The volume overseen by the first-place underwriter Bank of America Merrill Lynch dropped the most of the top five. The amount it managed fell to $19.3 billion in the first half from $25.2 billion for the same period in 2013.

Second-ranked JPMorgan also experienced a decline with $16.1 billion handled in the first half of 2014, down from $19.8 billion during the same time last year.

"Our position in marketplace is reflective of volume numbers being down, I think all underwriters across board are down," Jamison Feheley, managing director of public finance banking at JPMorgan Securities, said in an interview.

Morgan Stanley said its expanding public finance team has helped it combat the low-supply environment. Brian Wynne, managing director and co-head of public finance at Morgan Stanley, pointed out in an interview out that Morgan Stanley's performance in the second quarter since it increased its public finance team is better than what it achieved in the first quarter.

Morgan Stanley's rank rose to fourth as of June 30 from seventh as of March 31. For the first quarter Morgan Stanley handled only $3.5 billion.

Morgan Stanley brought $9.1 billion negotiated dealss to market and underwrote $3.32 billion competitive issuances as of June 30. It had only managed $2.1 billion negotiated issuances and $1.3 billion competitive sales in the first quarter.

"If you isolate our Q2 results our negotiated market share was 10.6% and competitive 10.3%, we have definitely seen an acceleration or increase in market share," Wynne said. "Our market share picked up in the second quarter vs the first quarter based on some of our hires."

The bank has been expanding its municipal securities team since it merged its institutional and wealth management municipal desks in March.

The bank recently hired such well-known professionals as Victor Radina, executive director of health care, from Citigroup Global Markets. It also brought in Ryan Vollmer, executive director of western infrastructure from RBC Capital Markets.

"We're still looking to selectively hire and grow. It has to be the right fit for us with person or people hiring; we are still actively in dialogue with some people," Wynne said. "We still have a mandate from firm to grow the public finance business."

Wynne said that two large negotiated refundings also boosted Morgan Stanley's rank from the first to the second quarter.

“One was for New York City that was just over a billion and one for state of Connecticut that was $822 million,” he said.

"[Morgan Stanley used] creative banking to identify refundings early," Wynne said.

Feheley said that JPMorgan is also concentrating on the negotiated space and said that part of their strategy is to be one of the top negotiated underwriters. The bank placed third for negotiated underwriters managing $10.2 billion with a 9.5% market share. Its market share for negotiated sales was 6.7% in the first quarter, when it ranked fifth.

"We were one of the leading negotiated underwriters in Q2 and more than doubled our volume over Q1," he said.

Feheley said that in terms of negotiated market share JPMorgan had a 40% increase. He attributed part of this to them leading the largest negotiated transaction in the second quarter, the approximately $1.6 billion L.A. unified school district deal.
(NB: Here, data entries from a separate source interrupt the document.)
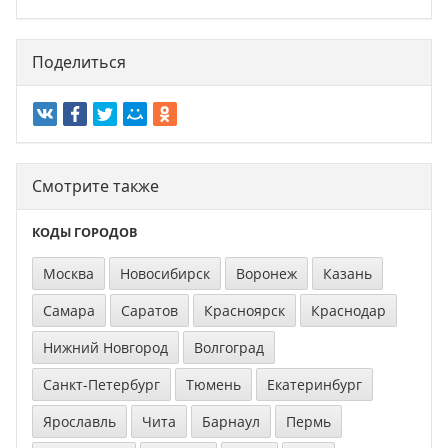
Поделиться
Смотрите также
КОДЫ ГОРОДОВ
Москва
Новосибирск
Воронеж
Казань
Самара
Саратов
Красноярск
Краснодар
Нижний Новгород
Волгоград
Санкт-Петербург
Тюмень
Екатеринбург
Ярославль
Чита
Барнаул
Пермь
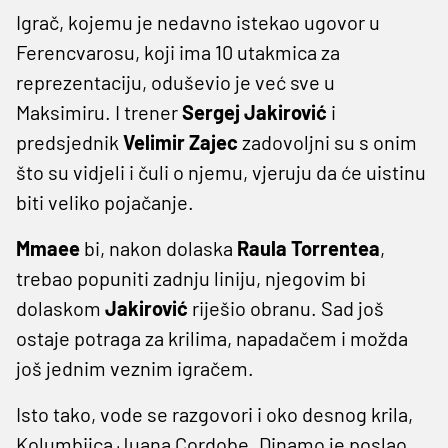
Igrač, kojemu je nedavno istekao ugovor u
Ferencvarosu, koji ima 10 utakmica za
reprezentaciju, oduševio je već sve u
Maksimiru. I trener
Sergej Jakirović
i
predsjednik
Velimir Zajec
zadovoljni su s onim
što su vidjeli i čuli o njemu, vjeruju da će uistinu
biti veliko pojačanje.
Mmaee
bi, nakon dolaska
Raula Torrentea
,
trebao popuniti zadnju liniju, njegovim bi
dolaskom
Jakirović
riješio obranu. Sad još
ostaje potraga za krilima, napadačem i možda
još jednim veznim igračem.
Isto tako, vode se razgovori i oko desnog krila,
Kolumbijca Juana Cordobe. Dinamo je poslao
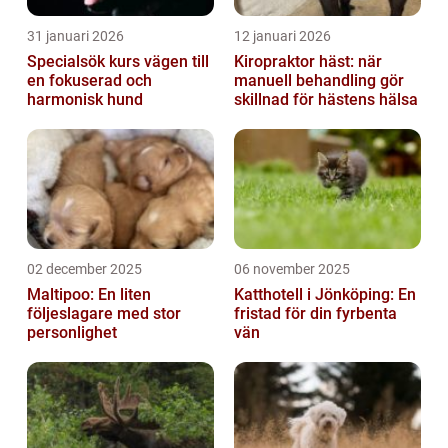
31 januari 2026
12 januari 2026
Specialsök kurs vägen till
Kiropraktor häst: när
en fokuserad och
manuell behandling gör
harmonisk hund
skillnad för hästens hälsa
02 december 2025
06 november 2025
Maltipoo: En liten
Katthotell i Jönköping: En
följeslagare med stor
fristad för din fyrbenta
personlighet
vän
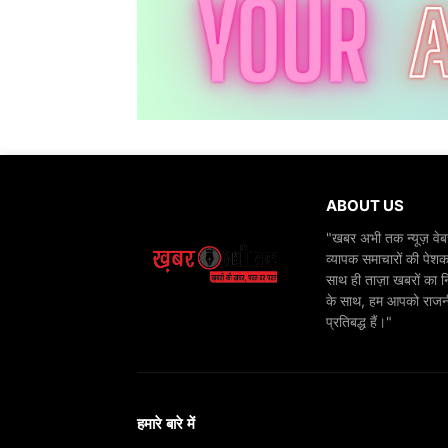
ABOUT US
"खबर अभी तक न्यूज़ वेबस
व्यापक समाचारों की पेशक
साथ ही ताज़ा खबरों का न
के साथ, हम आपको राजनीति
प्रतिबद्ध हैं।"
हमारे बारे में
"We were also lead manager for Metropolitan Washington Airport authority's $422 million [issuance], and the roughly $500 million [deal] for the Texas Public Finance Authority," he said.

Barclays Capital was the biggest mover in the underwriter ranks for the first half of this year. Barclays surged up to sixth place handling $9.2 billion from 10th place with $6.5 billion for the same period in 2013.
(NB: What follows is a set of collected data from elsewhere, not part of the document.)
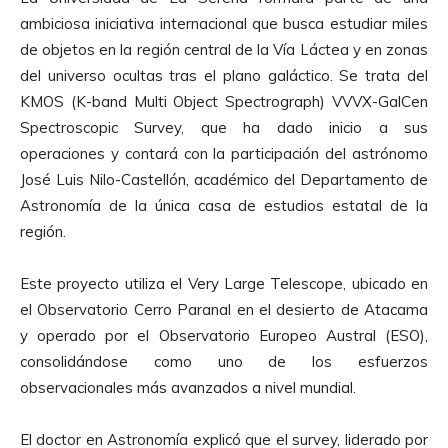
ambiciosa iniciativa internacional que busca estudiar miles
de objetos en la región central de la Vía Láctea y en zonas
del universo ocultas tras el plano galáctico. Se trata del
KMOS (K-band Multi Object Spectrograph) VVVX-GalCen
Spectroscopic Survey, que ha dado inicio a sus
operaciones y contará con la participación del astrónomo
José Luis Nilo-Castellón, académico del Departamento de
Astronomía de la única casa de estudios estatal de la
región.
Este proyecto utiliza el Very Large Telescope, ubicado en
el Observatorio Cerro Paranal en el desierto de Atacama
y operado por el Observatorio Europeo Austral (ESO),
consolidándose como uno de los esfuerzos
observacionales más avanzados a nivel mundial.
El doctor en Astronomía explicó que el survey, liderado por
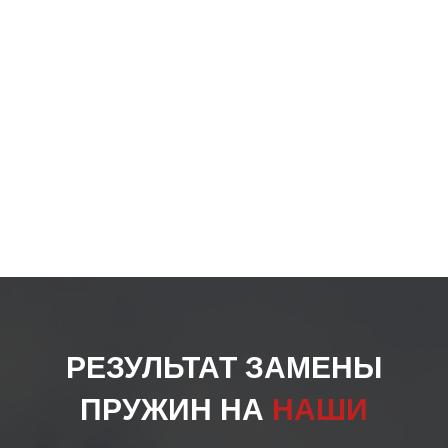
РЕЗУЛЬТАТ ЗАМЕНЫ
ПРУЖИН НА
НАШИ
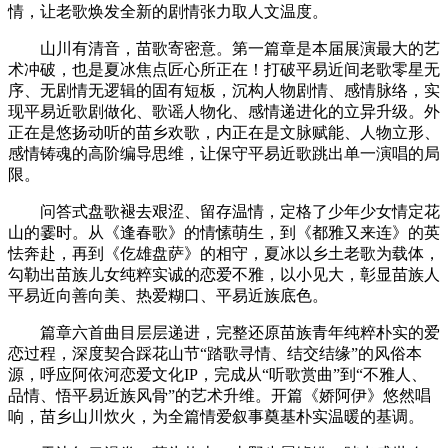
情，让老歌焕发全新的剧情张力取人文温度。
山川有清音，苗歌寄密意。第一篇章是本届展演最大的艺
术冲破，也是夏冰焦点匠心所正在！打破平易近间老歌零星无
序、无剧情无逻辑的固有短板，沉构人物剧情、感情脉络，实
现平易近歌剧做化、歌谣人物化、感情递进化的立异升级。外
正在是悠扬动听的苗乡欢歌，内正在是文脉赋能、人物立形、
感情铸魂的高阶编导思维，让保守平易近歌跳出单一演唱的局
限。
问答式盘歌褪去艰涩、留存温情，定格了少年少女情定花
山的霎时。从《逢春歌》的情愫萌生，到《都雅又来连》的英
怯奔赴，再到《仡雄盘萨》的相守，夏冰以乡土老歌为载体，
勾勒出苗族儿女纯粹实诚的恋爱不雅，以小见大，彰显苗族人
平易近向善向美、热爱糊口、平易近族底色。
篇章六首曲目层层递进，完整还原苗族青年纯粹朴实的爱
恋过程，深度契合踩花山节“踏歌寻情、结交结缘”的风俗本
源，呼应阿依河恋爱文化IP，完成从“听歌赏曲”到“不雅人、
品情、悟平易近族风骨”的艺术升维。开篇《娇阿伊》悠然唱
响，苗乡山川炊火，为全篇情爱叙事奠基朴实温暖的基调。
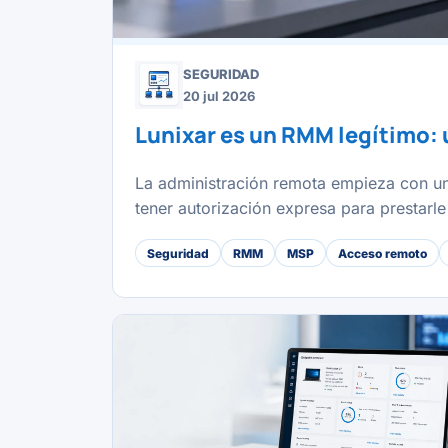
SEGURIDAD
20 jul 2026
Lunixar es un RMM legítimo: 
La administración remota empieza con una
tener autorización expresa para prestarle 
Seguridad
RMM
MSP
Acceso remoto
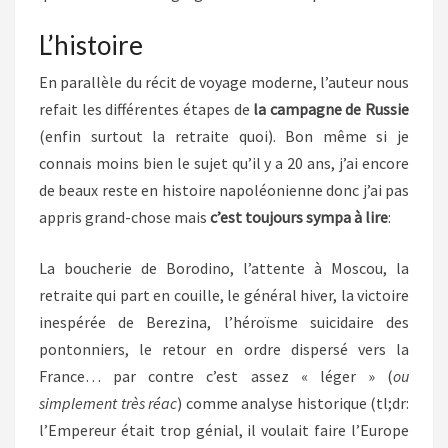
L’histoire
En parallèle du récit de voyage moderne, l’auteur nous
refait les différentes étapes de
la campagne de Russie
(enfin surtout la retraite quoi). Bon même si je
connais moins bien le sujet qu’il y a 20 ans, j’ai encore
de beaux reste en histoire napoléonienne donc j’ai pas
appris grand-chose mais
c’est toujours sympa à lire
:
La boucherie de Borodino, l’attente à Moscou, la
retraite qui part en couille, le général hiver, la victoire
inespérée de Berezina, l’héroïsme suicidaire des
pontonniers, le retour en ordre dispersé vers la
France… par contre c’est assez « léger » (
ou
simplement très réac
) comme analyse historique (tl;dr:
l’Empereur était trop génial, il voulait faire l’Europe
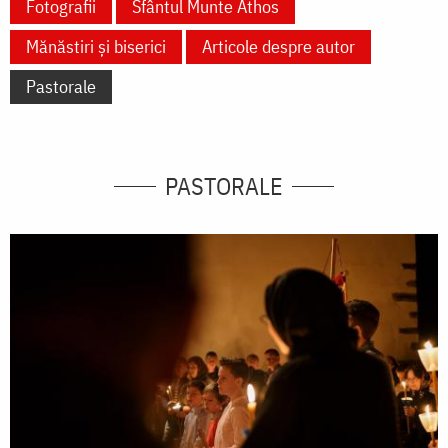
Fotografii
Sfântul Munte Athos
Mănăstiri și biserici
Articole despre autor
Pastorale
PASTORALE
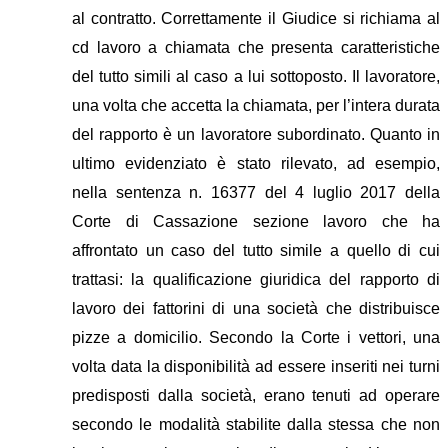
al contratto.
Correttamente il Giudice si richiama al
cd lavoro a chiamata che presenta caratteristiche
del tutto simili al caso a lui sottoposto. Il
l
avoratore,
una volta che accetta la chiamata, per l’intera durata
del rapporto è un lavoratore subordinato.
Quanto in
ultimo evidenziato è stato rilevato, ad esempio,
nella sentenza n. 16377 del 4 luglio 2017 della
Corte di Cassazione sezione lavoro che ha
affrontato un caso del tutto simile a quello di cui
trattasi: la qualificazione giuridica del rapporto di
lavoro dei fattorini di una società che distribuisce
pizze a domicilio. Secondo la Corte i vettori, una
volta data la disponibilità ad essere inseriti nei turni
predisposti dalla società, erano tenuti ad operare
secondo le modalità stabilite dalla stessa che non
Part of the reason Barclays' rank has risen so much is that it underwrote Puerto Rico's $3.5 billion general obligation issuance in March, the largest deal so far this year. It managed to hold its own in the second quarter without the boost from the commonwealth's mammoth deal.

In the first quarter it ranked fifth managing $4.4 billion, and underwrote $4.2 billion during the second quarter.

Barclays didn't responding to calls or emails about its underwriting for the first half of this year by press time.

Citi came in third handling $14.9 billion, the same place it was last year when it managed $18.6 billion. Wells Fargo also held the same rank, at No. 5, with $9.2 billion for the first half of 2014.